MUSA 5080 Notes #6
Week 6: Spatial Machine Learning & Advanced Regression
Week 6: Spatial Machine Learning & Advanced Regression
Date: 10/13/2025
Overview
This week we expanded our regression toolkit to include categorical variables, interactions, polynomial terms, and spatial features. We learned how to build comprehensive hedonic models that account for both structural characteristics and spatial relationships, using Boston housing data as our case study.
Key Learning Objectives
- Understand how to incorporate categorical variables (dummy variables) in regression
- Learn to model interaction effects when relationships vary by group
- Master polynomial terms for non-linear relationships
- Create spatial features using buffers, k-NN, and distance calculations
- Apply fixed effects to control for unmeasured neighborhood characteristics
- Handle categorical variables in cross-validation properly
Part 1: Expanding Your Regression Toolkit
Categorical Variables (Dummy Variables)
Understanding Dummy Variables
When you include a categorical variable in a model, R automatically creates binary indicators:
# Ensure name is a factor
boston.sf <- boston.sf %>%
mutate(name = as.factor(name))
# Fit model with neighborhood fixed effects
model_neighborhoods <- lm(SalePrice ~ LivingArea + name,
data = boston.sf)How R handles this: - Creates binary indicators: nameBack_Bay, nameBeacon_Hill, etc. - Each is 1 if that neighborhood, 0 otherwise - One neighborhood is automatically chosen as reference category (omitted)
The (n-1) Rule
Important: R picks one category as the reference (usually first alphabetically)

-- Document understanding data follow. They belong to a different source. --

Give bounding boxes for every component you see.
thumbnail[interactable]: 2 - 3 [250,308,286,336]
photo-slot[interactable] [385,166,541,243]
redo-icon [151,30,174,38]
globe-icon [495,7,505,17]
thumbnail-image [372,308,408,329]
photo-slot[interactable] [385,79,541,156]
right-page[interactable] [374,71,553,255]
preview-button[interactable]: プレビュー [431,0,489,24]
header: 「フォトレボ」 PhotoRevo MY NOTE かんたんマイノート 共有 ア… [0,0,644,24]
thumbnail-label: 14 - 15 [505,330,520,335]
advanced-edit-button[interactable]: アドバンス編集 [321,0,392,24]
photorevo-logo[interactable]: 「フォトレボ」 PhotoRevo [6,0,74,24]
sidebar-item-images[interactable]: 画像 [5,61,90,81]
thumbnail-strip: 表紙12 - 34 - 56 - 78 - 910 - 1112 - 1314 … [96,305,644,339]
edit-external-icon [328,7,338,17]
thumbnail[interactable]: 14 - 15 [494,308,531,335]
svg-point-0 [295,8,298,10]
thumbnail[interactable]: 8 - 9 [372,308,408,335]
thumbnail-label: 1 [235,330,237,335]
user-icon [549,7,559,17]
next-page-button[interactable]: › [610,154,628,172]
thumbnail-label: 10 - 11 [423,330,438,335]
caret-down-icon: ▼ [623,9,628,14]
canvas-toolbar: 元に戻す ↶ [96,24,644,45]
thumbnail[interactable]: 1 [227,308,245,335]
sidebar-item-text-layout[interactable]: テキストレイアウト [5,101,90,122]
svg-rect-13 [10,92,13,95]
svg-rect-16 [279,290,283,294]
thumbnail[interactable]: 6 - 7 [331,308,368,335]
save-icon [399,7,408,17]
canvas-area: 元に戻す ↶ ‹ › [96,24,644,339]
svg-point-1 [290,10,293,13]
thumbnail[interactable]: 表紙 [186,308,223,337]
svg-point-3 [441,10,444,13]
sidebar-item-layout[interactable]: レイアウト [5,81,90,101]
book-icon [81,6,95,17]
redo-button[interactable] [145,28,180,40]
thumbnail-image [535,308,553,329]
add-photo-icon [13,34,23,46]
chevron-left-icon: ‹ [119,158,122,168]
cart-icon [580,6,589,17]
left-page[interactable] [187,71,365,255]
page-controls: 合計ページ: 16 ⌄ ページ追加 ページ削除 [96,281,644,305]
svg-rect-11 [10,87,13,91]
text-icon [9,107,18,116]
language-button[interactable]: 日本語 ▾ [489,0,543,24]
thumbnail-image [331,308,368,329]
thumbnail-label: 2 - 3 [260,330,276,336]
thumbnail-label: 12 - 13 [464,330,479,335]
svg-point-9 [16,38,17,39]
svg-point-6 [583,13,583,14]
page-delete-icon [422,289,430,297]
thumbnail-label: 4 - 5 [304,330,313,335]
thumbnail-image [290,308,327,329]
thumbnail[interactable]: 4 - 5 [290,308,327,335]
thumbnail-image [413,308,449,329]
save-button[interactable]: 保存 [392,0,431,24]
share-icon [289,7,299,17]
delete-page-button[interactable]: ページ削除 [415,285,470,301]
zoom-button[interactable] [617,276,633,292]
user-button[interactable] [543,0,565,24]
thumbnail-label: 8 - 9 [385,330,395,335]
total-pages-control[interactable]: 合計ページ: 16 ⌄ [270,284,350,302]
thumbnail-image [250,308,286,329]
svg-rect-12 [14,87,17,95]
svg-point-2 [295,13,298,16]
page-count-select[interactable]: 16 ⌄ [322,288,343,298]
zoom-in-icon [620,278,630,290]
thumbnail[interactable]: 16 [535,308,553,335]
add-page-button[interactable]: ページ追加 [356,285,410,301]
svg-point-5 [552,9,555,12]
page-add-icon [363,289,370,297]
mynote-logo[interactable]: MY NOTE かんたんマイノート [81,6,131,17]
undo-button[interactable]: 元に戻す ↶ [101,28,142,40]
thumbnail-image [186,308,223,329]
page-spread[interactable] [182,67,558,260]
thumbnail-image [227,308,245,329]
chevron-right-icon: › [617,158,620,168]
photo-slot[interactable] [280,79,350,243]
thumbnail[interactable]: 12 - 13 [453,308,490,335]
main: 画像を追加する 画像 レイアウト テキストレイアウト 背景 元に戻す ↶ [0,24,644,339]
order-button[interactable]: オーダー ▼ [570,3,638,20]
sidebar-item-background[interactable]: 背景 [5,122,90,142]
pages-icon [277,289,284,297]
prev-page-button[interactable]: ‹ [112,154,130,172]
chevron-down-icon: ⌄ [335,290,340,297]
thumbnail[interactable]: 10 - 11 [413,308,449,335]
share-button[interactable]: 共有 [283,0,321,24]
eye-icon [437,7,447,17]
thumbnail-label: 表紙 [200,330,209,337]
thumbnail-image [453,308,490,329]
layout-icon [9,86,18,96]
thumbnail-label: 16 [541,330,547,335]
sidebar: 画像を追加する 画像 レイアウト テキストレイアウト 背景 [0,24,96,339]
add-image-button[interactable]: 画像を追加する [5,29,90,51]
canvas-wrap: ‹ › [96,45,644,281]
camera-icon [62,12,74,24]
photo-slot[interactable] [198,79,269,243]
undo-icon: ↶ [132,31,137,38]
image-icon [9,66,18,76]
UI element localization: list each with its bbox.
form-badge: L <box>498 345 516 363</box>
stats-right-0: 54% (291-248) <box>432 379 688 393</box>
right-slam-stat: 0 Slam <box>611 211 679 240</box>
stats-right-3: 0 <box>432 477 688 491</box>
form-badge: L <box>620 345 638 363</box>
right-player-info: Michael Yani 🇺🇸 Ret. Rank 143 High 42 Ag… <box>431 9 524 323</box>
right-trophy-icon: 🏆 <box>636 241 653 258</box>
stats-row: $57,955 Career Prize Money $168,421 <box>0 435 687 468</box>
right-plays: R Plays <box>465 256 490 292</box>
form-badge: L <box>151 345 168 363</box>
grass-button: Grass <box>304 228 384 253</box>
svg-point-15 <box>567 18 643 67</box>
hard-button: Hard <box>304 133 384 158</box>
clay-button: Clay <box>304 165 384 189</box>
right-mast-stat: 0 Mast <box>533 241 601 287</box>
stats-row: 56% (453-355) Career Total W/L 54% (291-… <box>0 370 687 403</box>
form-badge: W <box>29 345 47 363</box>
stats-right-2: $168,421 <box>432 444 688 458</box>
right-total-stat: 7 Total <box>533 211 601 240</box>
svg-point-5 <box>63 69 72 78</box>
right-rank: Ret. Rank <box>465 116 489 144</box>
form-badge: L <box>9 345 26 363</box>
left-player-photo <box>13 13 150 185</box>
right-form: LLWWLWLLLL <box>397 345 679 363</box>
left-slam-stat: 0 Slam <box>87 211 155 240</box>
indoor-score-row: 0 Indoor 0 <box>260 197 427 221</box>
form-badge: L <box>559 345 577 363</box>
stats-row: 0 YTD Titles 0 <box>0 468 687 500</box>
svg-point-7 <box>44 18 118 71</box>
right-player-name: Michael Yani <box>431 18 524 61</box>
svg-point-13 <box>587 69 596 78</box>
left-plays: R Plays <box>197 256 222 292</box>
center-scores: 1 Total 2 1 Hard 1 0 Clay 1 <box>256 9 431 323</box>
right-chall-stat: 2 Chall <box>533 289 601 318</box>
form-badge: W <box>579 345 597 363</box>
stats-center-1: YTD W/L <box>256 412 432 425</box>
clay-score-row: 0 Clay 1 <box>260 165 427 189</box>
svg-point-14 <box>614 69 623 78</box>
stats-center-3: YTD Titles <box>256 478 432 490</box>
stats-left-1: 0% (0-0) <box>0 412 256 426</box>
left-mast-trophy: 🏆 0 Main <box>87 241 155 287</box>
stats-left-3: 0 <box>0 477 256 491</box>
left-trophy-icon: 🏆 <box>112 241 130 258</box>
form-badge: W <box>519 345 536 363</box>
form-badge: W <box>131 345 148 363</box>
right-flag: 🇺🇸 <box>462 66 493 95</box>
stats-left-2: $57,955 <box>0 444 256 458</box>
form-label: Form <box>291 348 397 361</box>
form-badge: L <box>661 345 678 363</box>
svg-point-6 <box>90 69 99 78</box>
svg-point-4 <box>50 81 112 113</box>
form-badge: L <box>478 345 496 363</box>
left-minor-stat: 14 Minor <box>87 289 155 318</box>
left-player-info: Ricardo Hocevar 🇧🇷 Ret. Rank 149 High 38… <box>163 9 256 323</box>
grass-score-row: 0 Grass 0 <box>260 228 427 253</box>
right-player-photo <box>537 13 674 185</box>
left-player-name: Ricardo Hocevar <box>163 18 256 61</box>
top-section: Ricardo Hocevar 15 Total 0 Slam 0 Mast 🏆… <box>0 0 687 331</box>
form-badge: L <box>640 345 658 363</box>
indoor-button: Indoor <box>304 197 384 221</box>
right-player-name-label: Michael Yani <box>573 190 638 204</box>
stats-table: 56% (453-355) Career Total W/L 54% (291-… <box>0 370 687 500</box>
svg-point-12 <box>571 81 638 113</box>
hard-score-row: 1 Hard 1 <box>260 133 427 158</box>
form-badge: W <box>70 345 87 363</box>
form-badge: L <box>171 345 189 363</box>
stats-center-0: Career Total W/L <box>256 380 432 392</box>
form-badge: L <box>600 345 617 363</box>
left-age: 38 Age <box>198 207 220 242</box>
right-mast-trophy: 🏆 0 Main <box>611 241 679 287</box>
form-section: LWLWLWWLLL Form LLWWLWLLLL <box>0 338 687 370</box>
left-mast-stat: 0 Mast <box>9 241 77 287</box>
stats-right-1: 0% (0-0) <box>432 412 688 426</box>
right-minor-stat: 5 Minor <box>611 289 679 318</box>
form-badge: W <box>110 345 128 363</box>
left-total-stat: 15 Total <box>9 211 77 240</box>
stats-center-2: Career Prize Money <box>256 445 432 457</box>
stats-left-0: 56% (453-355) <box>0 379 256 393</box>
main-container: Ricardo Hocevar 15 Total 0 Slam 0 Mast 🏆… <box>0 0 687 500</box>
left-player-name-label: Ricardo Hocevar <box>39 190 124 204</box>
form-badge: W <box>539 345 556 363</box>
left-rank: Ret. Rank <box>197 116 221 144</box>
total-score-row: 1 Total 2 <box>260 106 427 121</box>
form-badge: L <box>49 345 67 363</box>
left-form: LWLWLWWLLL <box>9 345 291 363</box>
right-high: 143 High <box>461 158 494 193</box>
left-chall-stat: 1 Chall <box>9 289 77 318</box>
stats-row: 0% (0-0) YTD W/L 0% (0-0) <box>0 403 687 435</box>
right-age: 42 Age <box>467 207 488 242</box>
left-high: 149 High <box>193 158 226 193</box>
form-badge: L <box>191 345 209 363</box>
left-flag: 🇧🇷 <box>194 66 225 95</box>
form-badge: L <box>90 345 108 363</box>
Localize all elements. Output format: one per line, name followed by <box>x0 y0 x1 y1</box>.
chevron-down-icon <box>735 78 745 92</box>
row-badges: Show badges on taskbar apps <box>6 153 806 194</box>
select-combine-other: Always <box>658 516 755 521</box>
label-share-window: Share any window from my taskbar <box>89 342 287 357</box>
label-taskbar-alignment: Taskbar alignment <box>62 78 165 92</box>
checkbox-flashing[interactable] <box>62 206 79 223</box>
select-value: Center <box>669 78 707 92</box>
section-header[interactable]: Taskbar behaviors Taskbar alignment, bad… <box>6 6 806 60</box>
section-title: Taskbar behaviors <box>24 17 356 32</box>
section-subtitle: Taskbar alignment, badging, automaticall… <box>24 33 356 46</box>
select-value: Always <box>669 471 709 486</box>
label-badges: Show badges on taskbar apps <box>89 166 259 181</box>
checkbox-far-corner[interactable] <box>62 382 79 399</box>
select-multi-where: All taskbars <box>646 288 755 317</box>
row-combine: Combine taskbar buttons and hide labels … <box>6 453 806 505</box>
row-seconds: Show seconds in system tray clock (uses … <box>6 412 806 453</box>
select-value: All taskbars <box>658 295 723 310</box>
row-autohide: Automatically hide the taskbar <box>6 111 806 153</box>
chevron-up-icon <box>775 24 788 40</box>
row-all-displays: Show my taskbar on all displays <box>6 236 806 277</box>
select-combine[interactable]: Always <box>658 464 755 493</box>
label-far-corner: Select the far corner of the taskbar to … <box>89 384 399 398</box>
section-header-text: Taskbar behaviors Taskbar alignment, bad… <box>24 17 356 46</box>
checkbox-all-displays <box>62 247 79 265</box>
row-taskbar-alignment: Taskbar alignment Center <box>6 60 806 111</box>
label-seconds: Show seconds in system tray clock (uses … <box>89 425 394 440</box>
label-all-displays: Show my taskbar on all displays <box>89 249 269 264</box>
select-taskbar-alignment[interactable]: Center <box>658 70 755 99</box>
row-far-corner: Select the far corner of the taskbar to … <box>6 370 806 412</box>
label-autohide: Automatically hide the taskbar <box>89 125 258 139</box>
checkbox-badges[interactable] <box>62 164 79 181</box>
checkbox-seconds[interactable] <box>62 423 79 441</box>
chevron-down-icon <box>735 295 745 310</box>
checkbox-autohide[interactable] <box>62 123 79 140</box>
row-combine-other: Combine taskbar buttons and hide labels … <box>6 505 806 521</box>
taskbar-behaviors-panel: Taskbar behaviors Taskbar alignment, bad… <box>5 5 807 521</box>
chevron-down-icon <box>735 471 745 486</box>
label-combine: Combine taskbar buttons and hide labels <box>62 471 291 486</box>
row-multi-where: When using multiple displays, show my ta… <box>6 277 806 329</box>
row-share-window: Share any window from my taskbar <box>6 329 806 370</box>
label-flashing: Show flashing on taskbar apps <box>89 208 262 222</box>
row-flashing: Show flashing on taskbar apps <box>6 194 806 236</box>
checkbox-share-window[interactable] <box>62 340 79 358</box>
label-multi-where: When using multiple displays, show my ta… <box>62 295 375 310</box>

- All other coefficients are interpreted relative to the reference
- Reference category gets the intercept
- Other categories get intercept + their coefficient
Interpreting Neighborhood Dummies
Example coefficients: - Intercept (Allston): Base price in reference neighborhood - nameBack_Bay: +\(X premium vs. Allston (all else equal) - **nameRoxbury**: -\)Y discount vs. Allston (all else equal)
Key point: These capture ALL unmeasured neighborhood characteristics (schools, prestige, amenities, etc.)
Interaction Effects
When Relationships Depend on Other Variables
The Question: Does the effect of one variable depend on the level of another variable?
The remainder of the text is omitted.